Dialogue State Architecture uses dialogue acts instead of simple frame filling to perform generation; used currently more in research.
- NLU: slot fillers to extract user’s utterance, using ML
- Dialogue State Tracker: maintains current state of dialogue
- Dialogue policy: decides what to do next (think GUS’ policy: ask, fill, respond)—but nowaday we have more complex dynamics
- NLG: respond
dialogue acts
dialogue acts combines speech-acts with underlying states
slot filing
we typically do this with BIO Tagging with a BERT just like NER Tagging, but we tag for frame slots.
the final <cls> token may also work to classify domain + intent.
corrections are hard
folks sometimes uses hyperarticulation (“exaggerated prosody”) for correction, which trip up ASR
correction acts may need to be detected explicitly as a speech act:
dialogue policy
we can choose over the last frame, agent and user utterances:
\begin{equation} A = \arg\max_{a} P(A|F_{i-1}, A_{i-1}, U_{i-1}) \end{equation}
we can probably use a neural architecture to do this.

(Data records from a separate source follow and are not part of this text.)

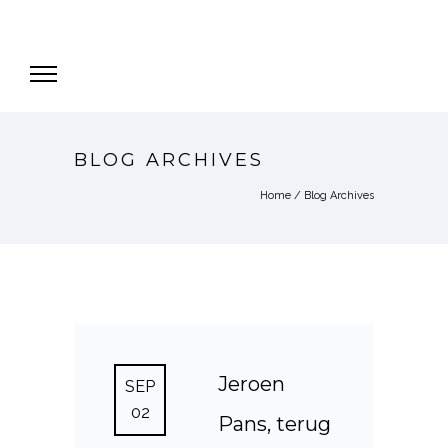
BLOG ARCHIVES
Home
/ Blog Archives
Jeroen
SEP
02
Pans, terug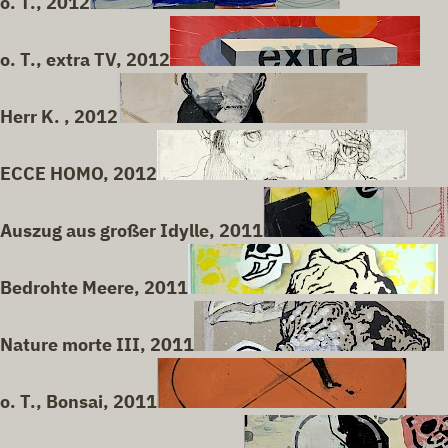
o. T., 2012
o. T., extra TV, 2012
Herr K. , 2012
ECCE HOMO, 2012
Auszug aus großer Idylle, 2011
Bedrohte Meere, 2011
Nature morte III, 2011
o. T., Bonsai, 2011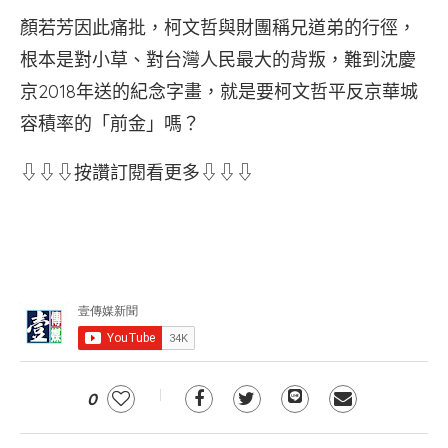
顏若芳因此痛批，柯文哲與財團稱兄道弟的行徑，
根本是對小草、對台灣人民最大的背叛，難到沈慶
京2018年送的紀念字畫，就是要柯文哲平反京華城
容積率的「前金」嗎？
⇩⇩⇩按讚訂閱看更多⇩⇩⇩
0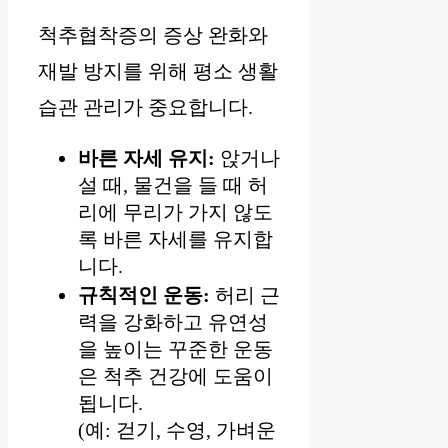
척추협착증의 증상 완화와
재발 방지를 위해 평소 생활
습관 관리가 중요합니다.
바른 자세 유지:
앉거나
설 때, 물건을 들 때 허
리에 무리가 가지 않도
록 바른 자세를 유지합
니다.
규칙적인 운동:
허리 근
력을 강화하고 유연성
을 높이는 꾸준한 운동
은 척추 건강에 도움이
됩니다.
(예: 걷기, 수영, 가벼운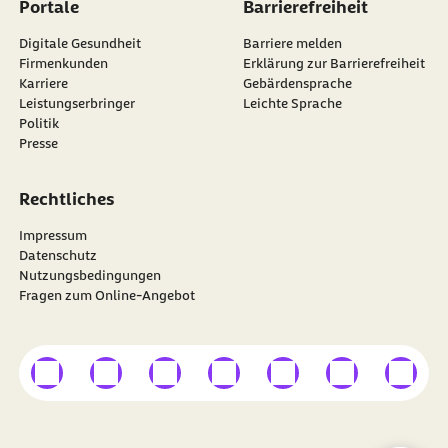
Portale
Barrierefreiheit
Digitale Gesundheit
Barriere melden
Firmenkunden
Erklärung zur Barrierefreiheit
Karriere
Gebärdensprache
Leistungserbringer
Leichte Sprache
Politik
Presse
Rechtliches
Impressum
Datenschutz
Nutzungsbedingungen
Fragen zum Online-Angebot
externer Link
externer Link
externer Link
externer Link
externer Link
externer Link
externer
Besuchen Sie die
BARMER
auf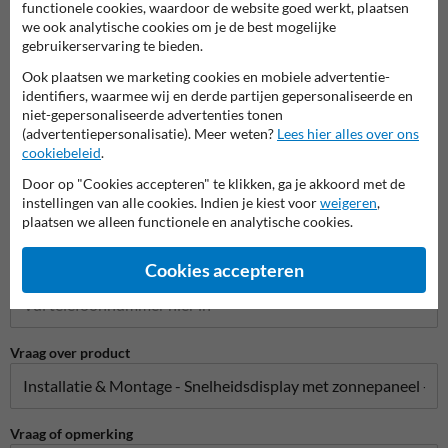
functionele cookies, waardoor de website goed werkt, plaatsen
we ook analytische cookies om je de best mogelijke
Naam*
gebruikerservaring te bieden.
Ook plaatsen we marketing cookies en mobiele advertentie-
identifiers, waarmee wij en derde partijen gepersonaliseerde en
Bedrijfsnaam
niet-gepersonaliseerde advertenties tonen
(advertentiepersonalisatie). Meer weten?
Lees hier alles over ons
cookiebeleid
.
Door op "Cookies accepteren" te klikken, ga je akkoord met de
E-mailadres*
instellingen van alle cookies. Indien je kiest voor
weigeren
,
plaatsen we alleen functionele en analytische cookies.
Cookies accepteren
Telefoonnummer
Vraag over product
Vraag of opmerking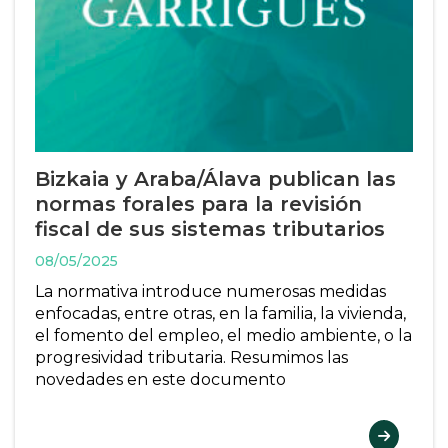
Bizkaia y Araba/Álava publican las
normas forales para la revisión
fiscal de sus sistemas tributarios
08/05/2025
La normativa introduce numerosas medidas
enfocadas, entre otras, en la familia, la vivienda,
el fomento del empleo, el medio ambiente, o la
progresividad tributaria. Resumimos las
novedades en este documento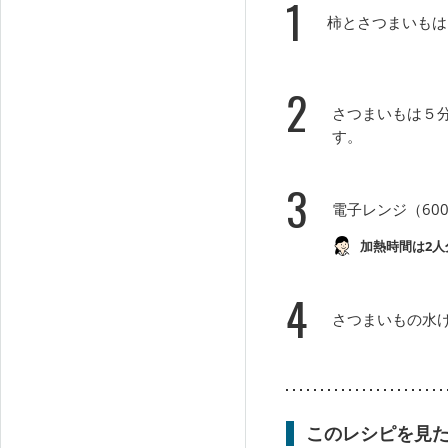
1
柿とさつまいもは
2
さつまいもは５
す。
3
電子レンジ（60
加熱時間は2人
4
さつまいもの水
このレシピを見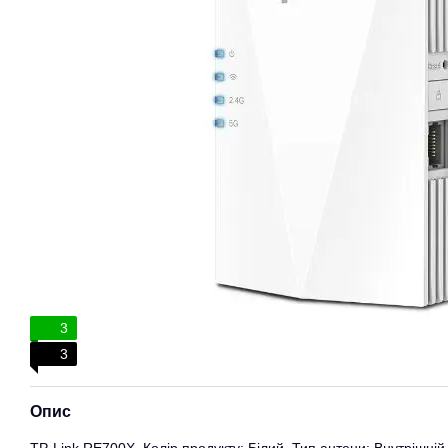
3
3
Опис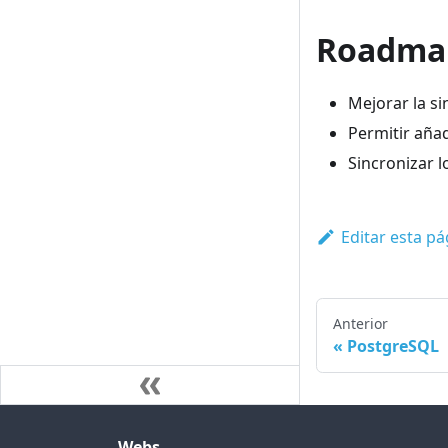
Roadma
Mejorar la si
Permitir añad
Sincronizar 
Editar esta pá
Anterior
PostgreSQL
Webs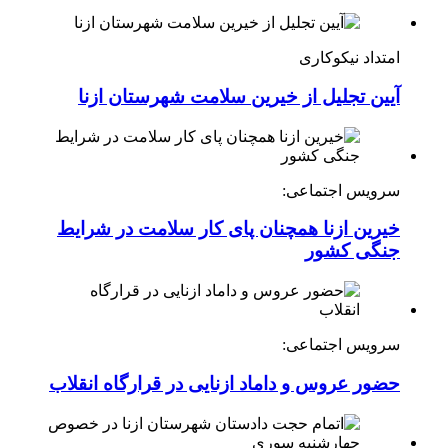
امتداد نیکوکاری
آیین تجلیل از خیرین سلامت شهرستان ازنا
سرویس اجتماعی:
خیرین ازنا همچنان پای کار سلامت در شرایط
جنگی کشور
سرویس اجتماعی:
حضور عروس و داماد ازنایی در قرارگاه انقلاب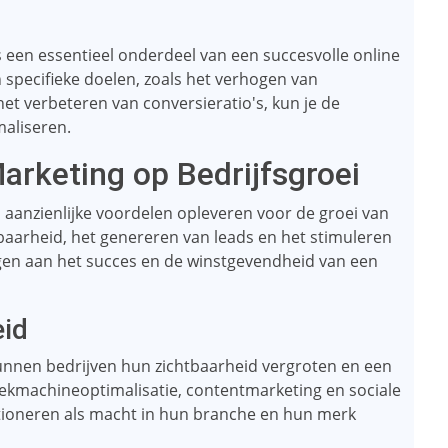
s een essentieel onderdeel van een succesvolle online
 specifieke doelen, zoals het verhogen van
et verbeteren van conversieratio's, kun je de
maliseren.
arketing op Bedrijfsgroei
n aanzienlijke voordelen opleveren voor de groei van
tbaarheid, het genereren van leads en het stimuleren
agen aan het succes en de winstgevendheid van een
eid
kunnen bedrijven hun zichtbaarheid vergroten en een
oekmachineoptimalisatie, contentmarketing en sociale
tioneren als macht in hun branche en hun merk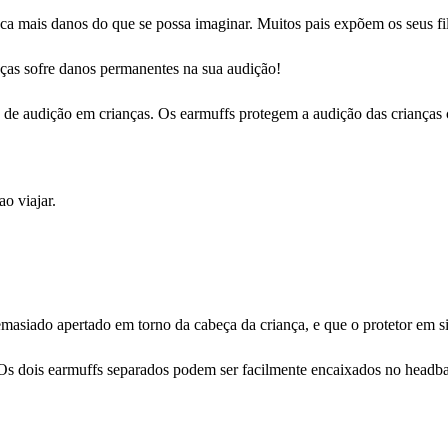
ca mais danos do que se possa imaginar. Muitos pais expõem os seus fi
ças sofre danos permanentes na sua audição!
e audição em crianças. Os earmuffs protegem a audição das crianças co
o viajar.
asiado apertado em torno da cabeça da criança, e que o protetor em s
. Os dois earmuffs separados podem ser facilmente encaixados no headba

whether to confirm via ASR confirm:
- \(<\alpha\): reject
- \(\geq \alpha\): confirm explicitly
- \(\geq \beta\): confirm implicitly
- \(\geq \gamma\): no need to confirm
NLG
once the speech act is determined, we need to actually go generate it: 1) choose some attributes 2) generate utterance
We typically want to delexicalize the keywords (Henry serves French food => [restraunt] serves [cruisine] food), then run through NLG, then rehydrate with frame.